The first mass privatization of state property occurred in Nazi Germany between 1933 and 1937: "It is a fact that the government of the National Socialist Party sold off public ownership in several state-owned firms in the middle of the 1930s. The firms belonged to a wide range of sectors: steel, mining, banking, local public utilities, shipyard, ship-lines, railways, etc. In addition to this, delivery of some public services produced by public administrations prior to the 1930s, especially social services and services related to work, was transferred to the private sector, mainly to several organizations within the Nazi Party."
Who are you going to believe, the Nazi Party or your own lying eyes?
But it must be true if Hitler said it in order to get elected, no!? Anyway, I did respond in a similar way, yes. That "nationalization" didn't mean what the word means today
Anyway, I have a rule of doing one longer reply to Reddit psychos every few weeks and most of them end up like this. Especially those in r/economics are great, since they usually start with "I'm a moderate left-wing Biden voter, but..." and end up with defending some right-wing crazy shit.
how to these nitwits associate everything with pedophilia, except when it's actual pedophilia? is it some kind of slur now, void of its meaning?
Kind of? Pedophilia is a vague kind of "worst thing ever" to these people, an automatic "This is the worst sort of person" so it is a way to dismiss their enemies and vilify them easily.
Libs normally call people "nazis" for that, but since most of these guys spend their free time heiling Hitler they have to use a new word.
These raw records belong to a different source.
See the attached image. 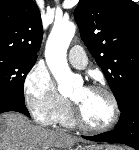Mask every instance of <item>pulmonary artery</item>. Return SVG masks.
Here are the masks:
<instances>
[{
    "instance_id": "e3ab8cb5",
    "label": "pulmonary artery",
    "mask_w": 139,
    "mask_h": 150,
    "mask_svg": "<svg viewBox=\"0 0 139 150\" xmlns=\"http://www.w3.org/2000/svg\"><path fill=\"white\" fill-rule=\"evenodd\" d=\"M68 59L70 63L76 68H84L87 65V56L83 50V48L79 45L73 46L69 53Z\"/></svg>"
}]
</instances>
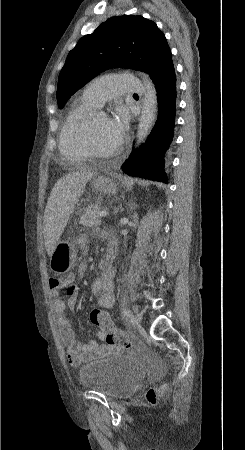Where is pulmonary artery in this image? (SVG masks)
<instances>
[{"label":"pulmonary artery","instance_id":"pulmonary-artery-1","mask_svg":"<svg viewBox=\"0 0 245 450\" xmlns=\"http://www.w3.org/2000/svg\"><path fill=\"white\" fill-rule=\"evenodd\" d=\"M142 81L133 75L116 74L101 76L88 83L83 95L96 106L124 94L141 93Z\"/></svg>","mask_w":245,"mask_h":450}]
</instances>
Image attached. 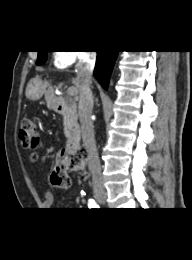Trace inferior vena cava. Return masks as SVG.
<instances>
[{
  "mask_svg": "<svg viewBox=\"0 0 192 260\" xmlns=\"http://www.w3.org/2000/svg\"><path fill=\"white\" fill-rule=\"evenodd\" d=\"M96 61V53L87 51L83 53L76 65L79 80V117L82 128V137L90 152L89 166L92 174L94 188H102L101 165L96 148L94 126L91 119L93 110V95L90 89L91 77Z\"/></svg>",
  "mask_w": 192,
  "mask_h": 260,
  "instance_id": "inferior-vena-cava-1",
  "label": "inferior vena cava"
}]
</instances>
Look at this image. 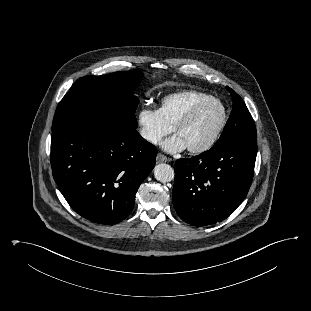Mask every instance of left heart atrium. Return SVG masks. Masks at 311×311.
Wrapping results in <instances>:
<instances>
[{
	"label": "left heart atrium",
	"instance_id": "left-heart-atrium-1",
	"mask_svg": "<svg viewBox=\"0 0 311 311\" xmlns=\"http://www.w3.org/2000/svg\"><path fill=\"white\" fill-rule=\"evenodd\" d=\"M162 148L166 152L176 153L187 148L183 139L178 135H174L162 143Z\"/></svg>",
	"mask_w": 311,
	"mask_h": 311
}]
</instances>
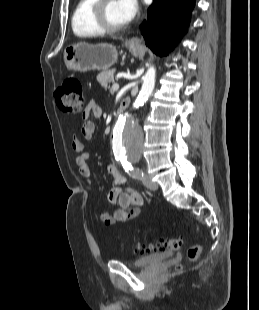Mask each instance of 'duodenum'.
<instances>
[{
    "label": "duodenum",
    "instance_id": "1",
    "mask_svg": "<svg viewBox=\"0 0 259 310\" xmlns=\"http://www.w3.org/2000/svg\"><path fill=\"white\" fill-rule=\"evenodd\" d=\"M128 104H129V100L123 99L120 106L116 110V115H121L122 113H124L128 107Z\"/></svg>",
    "mask_w": 259,
    "mask_h": 310
}]
</instances>
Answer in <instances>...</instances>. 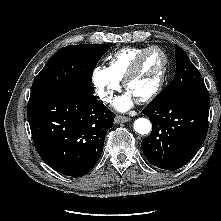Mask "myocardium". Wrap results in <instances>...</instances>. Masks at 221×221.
Here are the masks:
<instances>
[{
	"mask_svg": "<svg viewBox=\"0 0 221 221\" xmlns=\"http://www.w3.org/2000/svg\"><path fill=\"white\" fill-rule=\"evenodd\" d=\"M151 51H158L162 55L163 65H162V69H161L160 76H159L156 86L148 94H146L140 98H137L136 101L139 103L148 102V101L152 100L153 98H155L163 89V86L165 84L166 77H167L168 57H167L166 53L164 52L163 49H161L158 46H150V47H147L146 49H144L132 62L129 70L127 71L125 77L123 78L124 88L127 90L129 83L135 77V75L139 72L145 57Z\"/></svg>",
	"mask_w": 221,
	"mask_h": 221,
	"instance_id": "myocardium-1",
	"label": "myocardium"
}]
</instances>
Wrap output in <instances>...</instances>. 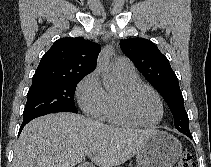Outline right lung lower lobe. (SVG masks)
Instances as JSON below:
<instances>
[{
    "mask_svg": "<svg viewBox=\"0 0 211 167\" xmlns=\"http://www.w3.org/2000/svg\"><path fill=\"white\" fill-rule=\"evenodd\" d=\"M30 121H26V122H23L22 125L20 126V130H19V134L21 133L23 127Z\"/></svg>",
    "mask_w": 211,
    "mask_h": 167,
    "instance_id": "right-lung-lower-lobe-1",
    "label": "right lung lower lobe"
}]
</instances>
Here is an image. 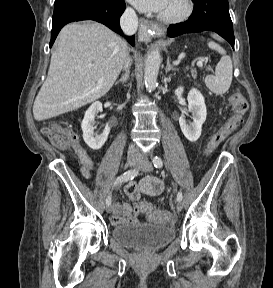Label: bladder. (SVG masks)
Returning <instances> with one entry per match:
<instances>
[{"label": "bladder", "instance_id": "obj_1", "mask_svg": "<svg viewBox=\"0 0 273 288\" xmlns=\"http://www.w3.org/2000/svg\"><path fill=\"white\" fill-rule=\"evenodd\" d=\"M174 238L173 228L148 223L118 224L111 231V239L119 247L141 252L161 249Z\"/></svg>", "mask_w": 273, "mask_h": 288}]
</instances>
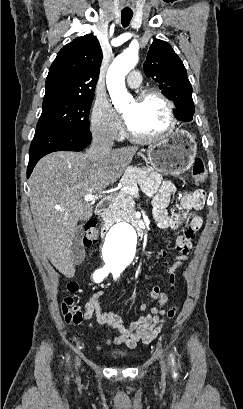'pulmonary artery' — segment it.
Listing matches in <instances>:
<instances>
[{
	"mask_svg": "<svg viewBox=\"0 0 243 409\" xmlns=\"http://www.w3.org/2000/svg\"><path fill=\"white\" fill-rule=\"evenodd\" d=\"M127 83L132 88H137L141 84V74L138 71H131L127 76Z\"/></svg>",
	"mask_w": 243,
	"mask_h": 409,
	"instance_id": "1",
	"label": "pulmonary artery"
}]
</instances>
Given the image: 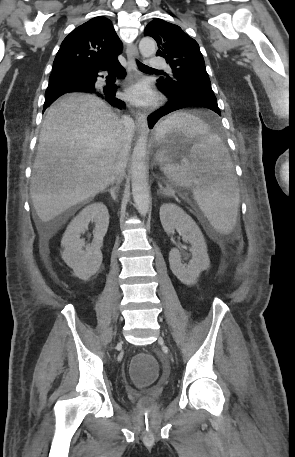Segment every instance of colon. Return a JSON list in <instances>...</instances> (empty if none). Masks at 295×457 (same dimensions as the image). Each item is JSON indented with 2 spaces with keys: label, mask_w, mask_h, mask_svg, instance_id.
I'll use <instances>...</instances> for the list:
<instances>
[{
  "label": "colon",
  "mask_w": 295,
  "mask_h": 457,
  "mask_svg": "<svg viewBox=\"0 0 295 457\" xmlns=\"http://www.w3.org/2000/svg\"><path fill=\"white\" fill-rule=\"evenodd\" d=\"M129 377H132L137 390H144L145 383H156L157 363H155L152 351H135L131 358Z\"/></svg>",
  "instance_id": "colon-1"
}]
</instances>
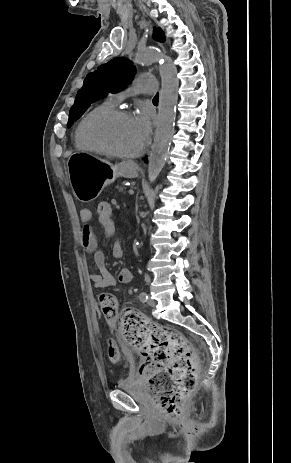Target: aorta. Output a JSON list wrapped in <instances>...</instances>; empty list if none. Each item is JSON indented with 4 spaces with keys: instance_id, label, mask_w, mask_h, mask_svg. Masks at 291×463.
I'll return each instance as SVG.
<instances>
[{
    "instance_id": "obj_1",
    "label": "aorta",
    "mask_w": 291,
    "mask_h": 463,
    "mask_svg": "<svg viewBox=\"0 0 291 463\" xmlns=\"http://www.w3.org/2000/svg\"><path fill=\"white\" fill-rule=\"evenodd\" d=\"M135 60L138 64H149L156 61L160 63L162 84L158 106V121L148 162V178L152 184L161 172L168 156L176 118L179 81L177 69L171 59L158 52L155 47L140 50Z\"/></svg>"
}]
</instances>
Ah ha, I have done a clever. See, nazis say thing and communists did thing. That means they are the exact same. Please ignore all differences, or that the nazis lied through their teeth constantly.
I wasn't aware that Mercedes-Benz and Hugo Boss were nationalized.
Lol, if you check the etymology of privatization on Wikipedia
The term reprivatization, again translated directly from German (Reprivatisierung), was used frequently in the mid-1930s as The Economist reported on Nazi Germany's sale of nationalized banks back to public shareholders following the 1931 economic crisis.[8]
I'm not a Nazi, but I know all of the details of their policies.
I mean, I heard about Nazis, and while I don't agree with the ethnic cleansing, I just had to know what their tax policies looked like.